| Task requirements |
Pictures do not belong in the copy; transcribe everything else in the records exactly.

=== Section Start ===

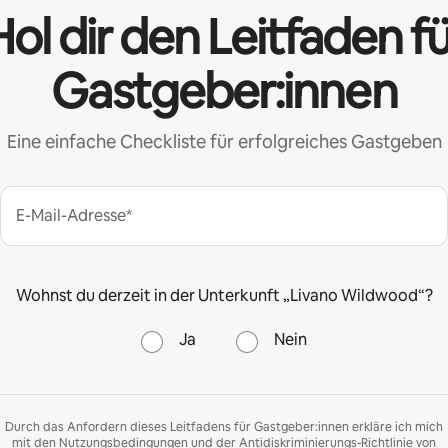
ol dir den Leitfaden f
Gastgeber:innen
Eine einfache Checkliste für erfolgreiches Gastgeben
E-Mail-Adresse*
Wohnst du derzeit in der Unterkunft „Livano Wildwood“?
Ja
Nein
Durch das Anfordern dieses Leitfadens für Gastgeber:innen erkläre ich mich
mit den
Nutzungsbedingungen
und der
Antidiskriminierungs-Richtlinie
von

=== Section End ===

| Problem solution |
ol dir den Leitfaden f
Gastgeber:innen
Eine einfache Checkliste für erfolgreiches Gastgeben
E-Mail-Adresse*
Wohnst du derzeit in der Unterkunft „Livano Wildwood“?
Ja
Nein
Durch das Anfordern dieses Leitfadens für Gastgeber:innen erkläre ich mich
mit den
Nutzungsbedingungen
und der
Antidiskriminierungs-Richtlinie
von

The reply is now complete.